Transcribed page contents
-------
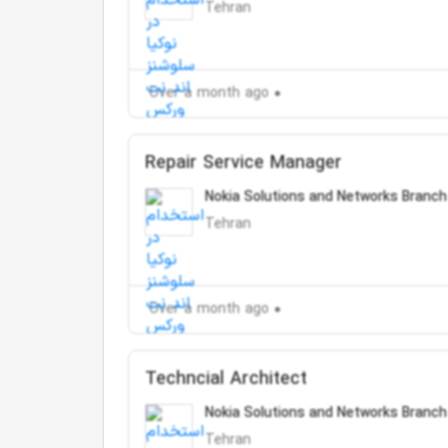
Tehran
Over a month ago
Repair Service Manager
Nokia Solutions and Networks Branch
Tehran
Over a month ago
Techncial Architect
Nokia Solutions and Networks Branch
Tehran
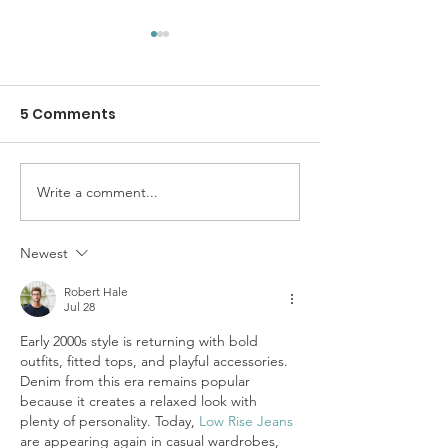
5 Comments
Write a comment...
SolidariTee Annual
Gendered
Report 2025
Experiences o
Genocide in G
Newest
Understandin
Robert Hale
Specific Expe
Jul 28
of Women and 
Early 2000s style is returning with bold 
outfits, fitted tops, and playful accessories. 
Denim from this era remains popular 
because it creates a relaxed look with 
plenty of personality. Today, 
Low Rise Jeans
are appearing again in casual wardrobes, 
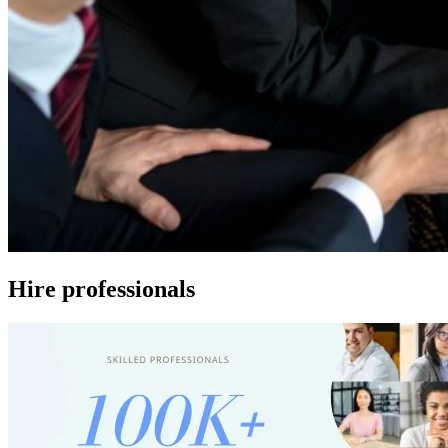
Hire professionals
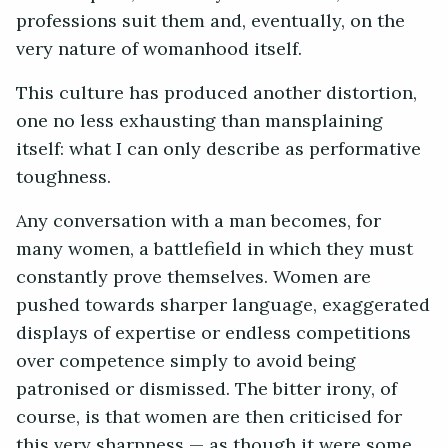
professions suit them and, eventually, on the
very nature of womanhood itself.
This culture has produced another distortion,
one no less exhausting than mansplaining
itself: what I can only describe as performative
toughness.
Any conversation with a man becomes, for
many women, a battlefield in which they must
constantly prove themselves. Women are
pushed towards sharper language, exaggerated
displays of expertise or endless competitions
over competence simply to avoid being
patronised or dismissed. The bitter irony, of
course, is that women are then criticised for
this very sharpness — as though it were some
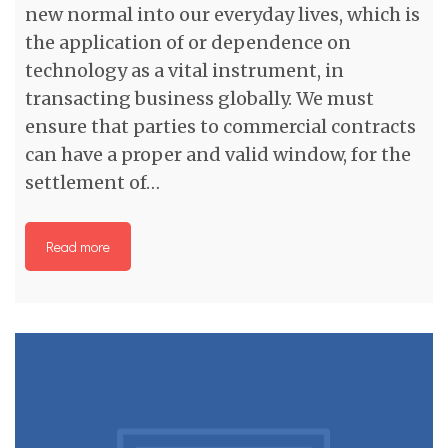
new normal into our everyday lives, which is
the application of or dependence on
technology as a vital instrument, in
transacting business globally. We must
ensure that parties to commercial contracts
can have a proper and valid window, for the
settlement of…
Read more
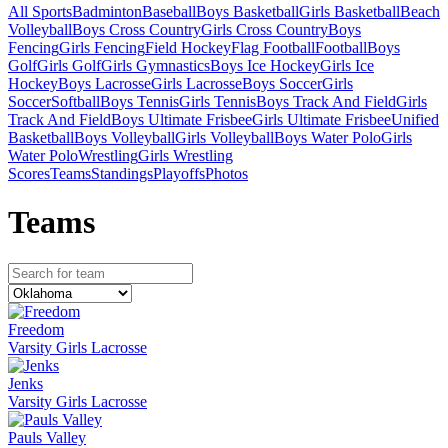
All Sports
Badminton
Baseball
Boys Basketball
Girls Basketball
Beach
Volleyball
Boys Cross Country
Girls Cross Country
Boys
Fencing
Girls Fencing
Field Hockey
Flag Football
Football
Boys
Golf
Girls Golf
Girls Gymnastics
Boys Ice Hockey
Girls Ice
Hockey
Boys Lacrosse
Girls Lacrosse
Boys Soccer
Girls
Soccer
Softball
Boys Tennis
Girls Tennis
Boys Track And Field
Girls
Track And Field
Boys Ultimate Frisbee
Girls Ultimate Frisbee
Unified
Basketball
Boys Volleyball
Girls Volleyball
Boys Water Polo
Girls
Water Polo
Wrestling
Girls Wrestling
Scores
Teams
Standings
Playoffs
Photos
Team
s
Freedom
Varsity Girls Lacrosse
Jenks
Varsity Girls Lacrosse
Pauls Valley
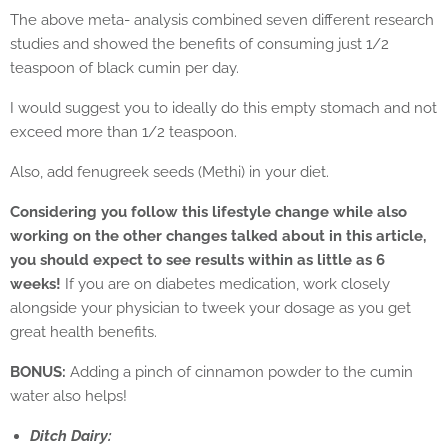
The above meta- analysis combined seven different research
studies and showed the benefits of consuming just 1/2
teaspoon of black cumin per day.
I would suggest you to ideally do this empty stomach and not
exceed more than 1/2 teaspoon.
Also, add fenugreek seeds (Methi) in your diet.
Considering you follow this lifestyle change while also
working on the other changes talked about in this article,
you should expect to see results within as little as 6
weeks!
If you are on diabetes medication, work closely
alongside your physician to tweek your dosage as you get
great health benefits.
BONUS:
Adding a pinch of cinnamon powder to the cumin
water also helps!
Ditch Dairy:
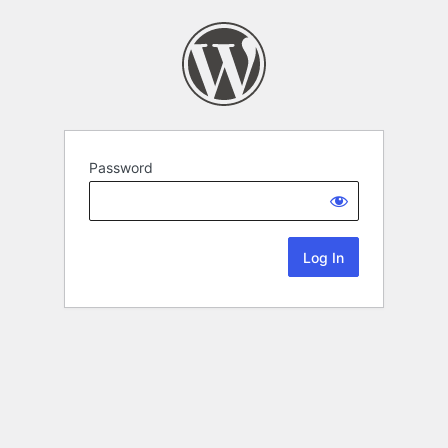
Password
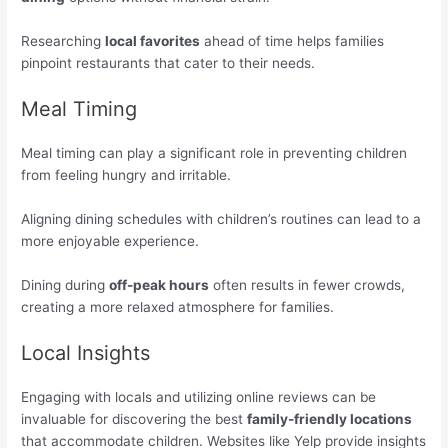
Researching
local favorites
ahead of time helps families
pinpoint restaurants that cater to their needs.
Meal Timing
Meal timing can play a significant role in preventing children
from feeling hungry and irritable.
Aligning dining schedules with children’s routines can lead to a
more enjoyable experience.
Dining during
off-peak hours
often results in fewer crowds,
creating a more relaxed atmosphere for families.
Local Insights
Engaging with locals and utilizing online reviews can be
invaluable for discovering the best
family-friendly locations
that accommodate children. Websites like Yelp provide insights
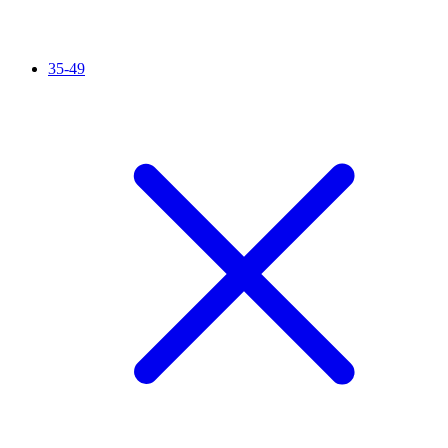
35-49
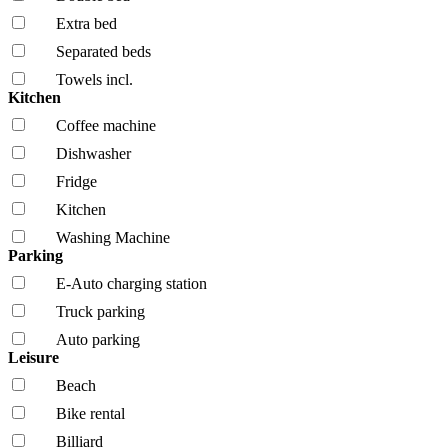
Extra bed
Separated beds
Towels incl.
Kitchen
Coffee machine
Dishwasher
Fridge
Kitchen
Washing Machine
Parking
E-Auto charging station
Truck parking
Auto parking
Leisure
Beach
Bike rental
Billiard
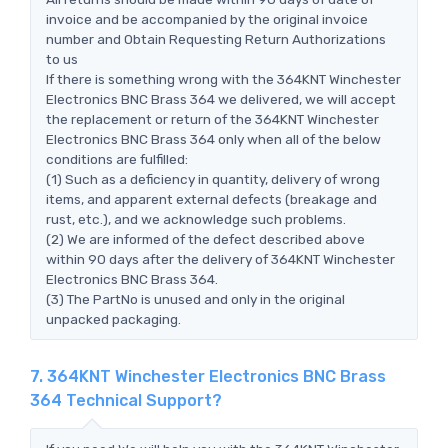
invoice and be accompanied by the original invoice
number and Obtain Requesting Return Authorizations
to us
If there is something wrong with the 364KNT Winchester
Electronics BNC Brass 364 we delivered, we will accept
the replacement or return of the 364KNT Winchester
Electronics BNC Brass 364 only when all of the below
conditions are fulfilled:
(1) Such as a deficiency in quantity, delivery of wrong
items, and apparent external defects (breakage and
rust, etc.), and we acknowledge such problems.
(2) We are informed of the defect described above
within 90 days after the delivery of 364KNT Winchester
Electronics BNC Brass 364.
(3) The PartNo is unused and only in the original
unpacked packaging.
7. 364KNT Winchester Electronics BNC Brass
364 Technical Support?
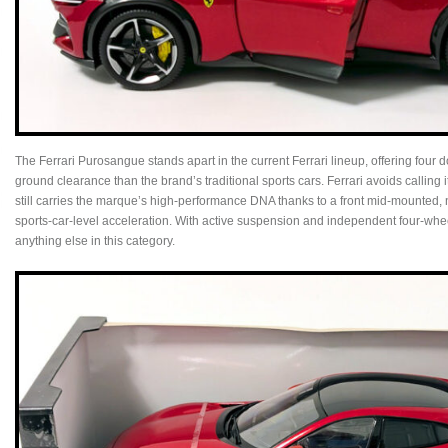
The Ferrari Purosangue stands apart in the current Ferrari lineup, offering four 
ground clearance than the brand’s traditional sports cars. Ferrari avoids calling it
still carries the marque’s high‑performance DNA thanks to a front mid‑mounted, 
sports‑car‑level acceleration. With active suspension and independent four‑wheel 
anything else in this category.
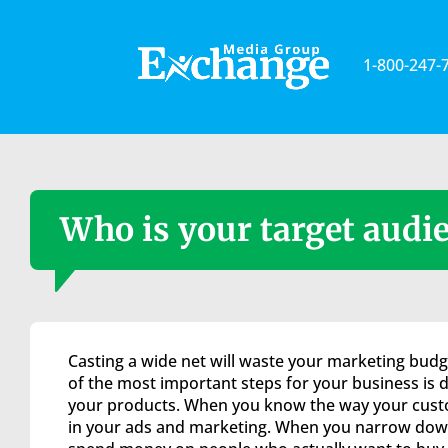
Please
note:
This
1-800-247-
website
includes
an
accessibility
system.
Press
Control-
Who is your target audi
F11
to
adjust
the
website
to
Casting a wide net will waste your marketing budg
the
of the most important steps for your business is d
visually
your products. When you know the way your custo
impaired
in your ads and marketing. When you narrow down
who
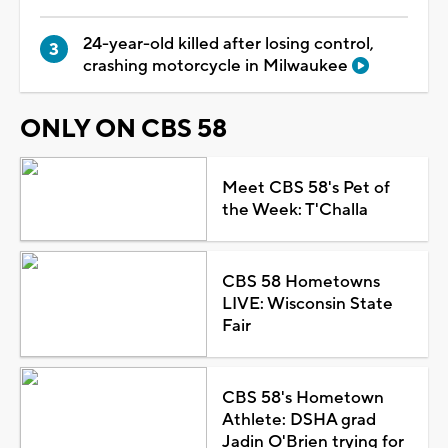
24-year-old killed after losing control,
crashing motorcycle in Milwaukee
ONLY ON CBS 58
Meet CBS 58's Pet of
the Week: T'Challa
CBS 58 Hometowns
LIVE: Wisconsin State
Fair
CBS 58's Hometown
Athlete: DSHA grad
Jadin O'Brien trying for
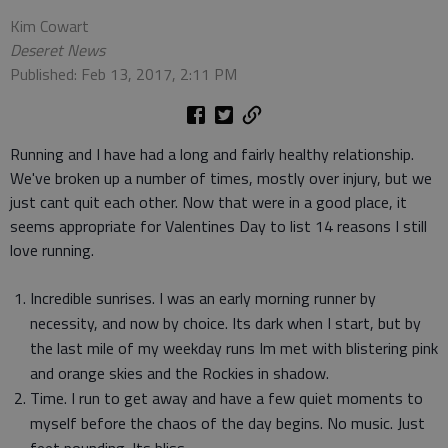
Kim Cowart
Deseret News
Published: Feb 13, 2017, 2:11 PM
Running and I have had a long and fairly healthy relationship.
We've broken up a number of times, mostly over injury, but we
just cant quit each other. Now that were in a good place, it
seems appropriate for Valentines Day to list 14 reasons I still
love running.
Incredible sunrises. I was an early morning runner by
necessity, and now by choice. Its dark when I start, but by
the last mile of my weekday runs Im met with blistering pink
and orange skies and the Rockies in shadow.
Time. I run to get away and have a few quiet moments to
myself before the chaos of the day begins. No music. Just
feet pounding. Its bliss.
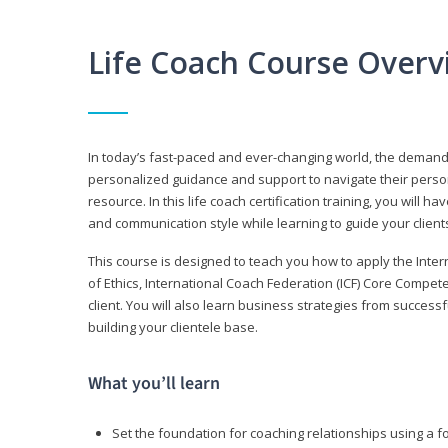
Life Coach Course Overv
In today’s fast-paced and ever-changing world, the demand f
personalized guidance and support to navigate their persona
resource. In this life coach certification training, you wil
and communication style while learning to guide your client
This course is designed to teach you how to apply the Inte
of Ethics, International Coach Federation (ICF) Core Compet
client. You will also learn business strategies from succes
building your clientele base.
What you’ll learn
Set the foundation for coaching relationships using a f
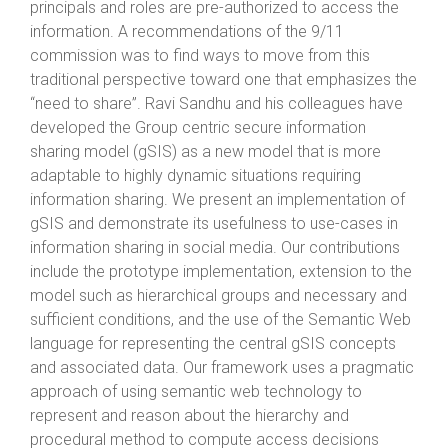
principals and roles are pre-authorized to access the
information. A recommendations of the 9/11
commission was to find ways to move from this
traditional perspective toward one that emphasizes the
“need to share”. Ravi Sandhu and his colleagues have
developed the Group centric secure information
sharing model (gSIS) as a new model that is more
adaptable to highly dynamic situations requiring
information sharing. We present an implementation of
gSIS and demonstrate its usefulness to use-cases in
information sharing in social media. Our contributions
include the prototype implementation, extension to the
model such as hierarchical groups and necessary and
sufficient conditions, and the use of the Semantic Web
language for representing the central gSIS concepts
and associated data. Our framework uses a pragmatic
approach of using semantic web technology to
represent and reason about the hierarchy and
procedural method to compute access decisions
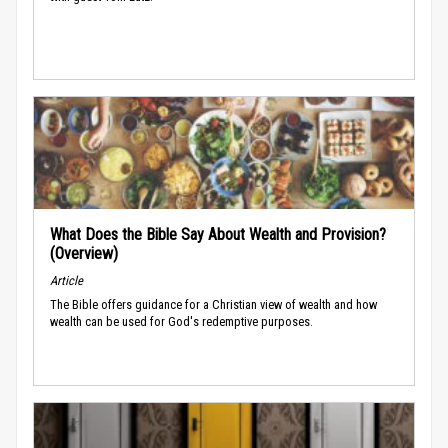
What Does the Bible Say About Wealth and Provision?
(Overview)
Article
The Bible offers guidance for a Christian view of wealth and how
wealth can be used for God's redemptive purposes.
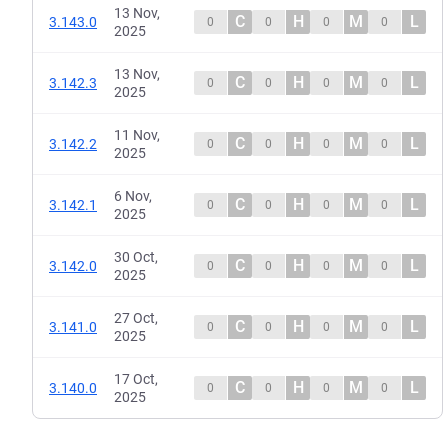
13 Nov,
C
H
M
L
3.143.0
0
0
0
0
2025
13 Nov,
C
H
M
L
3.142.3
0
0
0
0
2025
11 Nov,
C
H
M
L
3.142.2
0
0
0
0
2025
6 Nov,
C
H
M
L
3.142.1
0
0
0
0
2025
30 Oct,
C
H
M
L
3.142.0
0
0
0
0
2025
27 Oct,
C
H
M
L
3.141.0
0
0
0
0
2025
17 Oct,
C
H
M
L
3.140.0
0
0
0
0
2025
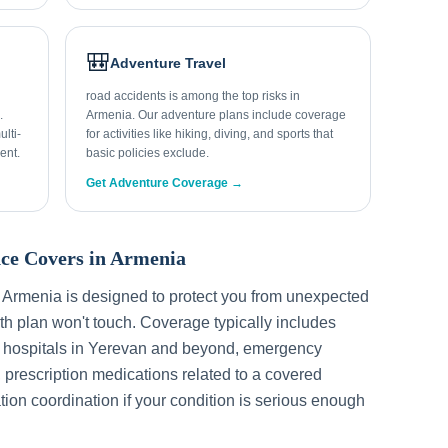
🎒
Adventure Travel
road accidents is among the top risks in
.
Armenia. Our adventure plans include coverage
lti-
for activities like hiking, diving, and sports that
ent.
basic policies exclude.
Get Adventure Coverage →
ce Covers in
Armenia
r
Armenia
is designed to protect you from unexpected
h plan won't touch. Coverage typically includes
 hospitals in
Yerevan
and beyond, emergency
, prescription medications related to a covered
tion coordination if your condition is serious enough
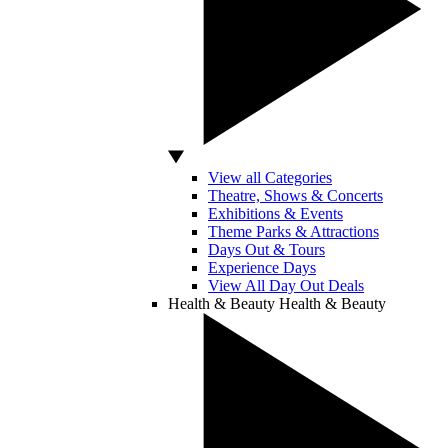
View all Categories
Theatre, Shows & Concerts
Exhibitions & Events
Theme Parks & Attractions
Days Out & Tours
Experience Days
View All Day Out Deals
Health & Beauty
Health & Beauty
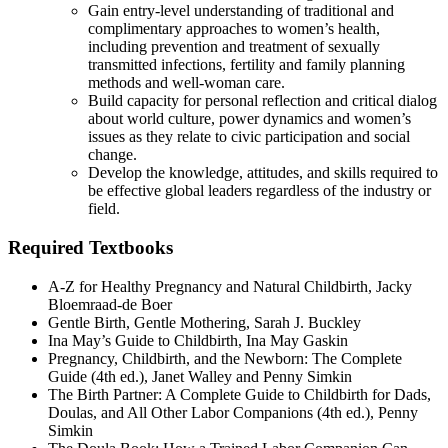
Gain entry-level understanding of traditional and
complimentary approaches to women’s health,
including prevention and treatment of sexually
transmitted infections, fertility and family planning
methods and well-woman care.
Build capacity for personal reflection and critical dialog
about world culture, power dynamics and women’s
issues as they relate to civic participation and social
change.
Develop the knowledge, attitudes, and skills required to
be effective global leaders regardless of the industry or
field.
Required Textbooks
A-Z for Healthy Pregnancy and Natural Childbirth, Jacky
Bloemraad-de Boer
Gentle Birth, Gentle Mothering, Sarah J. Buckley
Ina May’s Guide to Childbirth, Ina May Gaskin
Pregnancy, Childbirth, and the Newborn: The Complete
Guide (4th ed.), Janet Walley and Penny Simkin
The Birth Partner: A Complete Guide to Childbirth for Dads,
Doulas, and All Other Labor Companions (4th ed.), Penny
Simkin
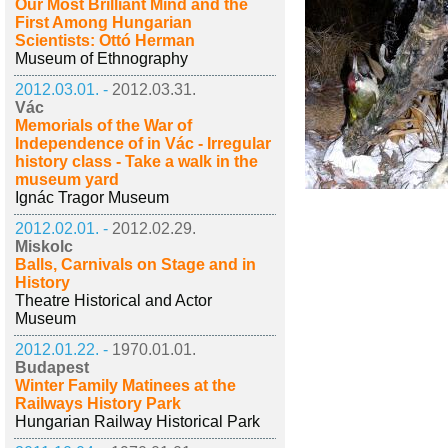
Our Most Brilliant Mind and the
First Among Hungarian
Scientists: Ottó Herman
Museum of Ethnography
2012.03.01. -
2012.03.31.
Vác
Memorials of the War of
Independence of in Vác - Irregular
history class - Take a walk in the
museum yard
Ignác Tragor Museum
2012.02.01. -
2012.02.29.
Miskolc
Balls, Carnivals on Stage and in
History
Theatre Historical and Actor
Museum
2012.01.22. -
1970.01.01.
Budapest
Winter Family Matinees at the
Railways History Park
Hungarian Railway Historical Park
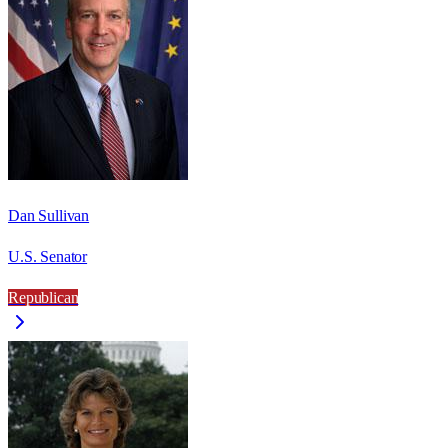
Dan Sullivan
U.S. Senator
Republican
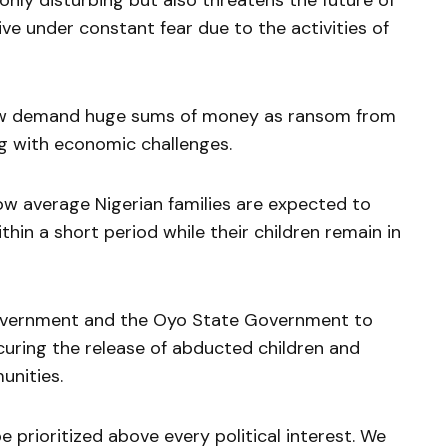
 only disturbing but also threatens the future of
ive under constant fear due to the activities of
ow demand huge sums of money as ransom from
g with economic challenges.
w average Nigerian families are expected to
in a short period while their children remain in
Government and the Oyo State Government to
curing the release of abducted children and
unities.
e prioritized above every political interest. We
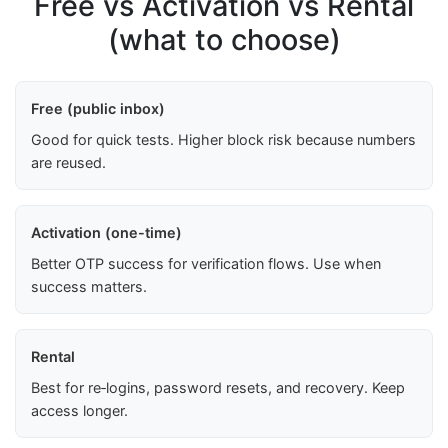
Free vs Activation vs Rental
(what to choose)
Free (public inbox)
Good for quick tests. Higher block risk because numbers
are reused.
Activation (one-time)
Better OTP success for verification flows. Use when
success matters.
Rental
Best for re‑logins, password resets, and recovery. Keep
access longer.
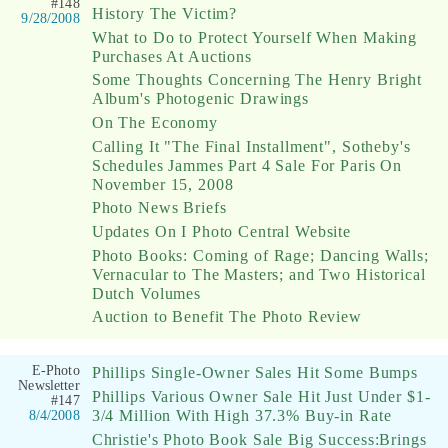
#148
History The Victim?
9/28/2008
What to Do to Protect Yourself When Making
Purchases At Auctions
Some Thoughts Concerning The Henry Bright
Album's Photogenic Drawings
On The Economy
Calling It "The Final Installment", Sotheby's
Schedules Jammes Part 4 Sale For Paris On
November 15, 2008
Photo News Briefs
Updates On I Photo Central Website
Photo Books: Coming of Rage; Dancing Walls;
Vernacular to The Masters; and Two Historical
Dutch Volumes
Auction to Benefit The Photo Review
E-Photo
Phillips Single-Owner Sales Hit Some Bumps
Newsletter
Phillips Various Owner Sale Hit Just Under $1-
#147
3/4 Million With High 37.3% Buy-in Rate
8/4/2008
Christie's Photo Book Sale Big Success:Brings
-------
* **TASK TO CARRY OUT**: Copy out each line of the data in which the word "after" appears.

* **EXERCISE RESPONSE**:
within 90 days after the delivery of 364KNT Winchester
24-year-old killed after losing control,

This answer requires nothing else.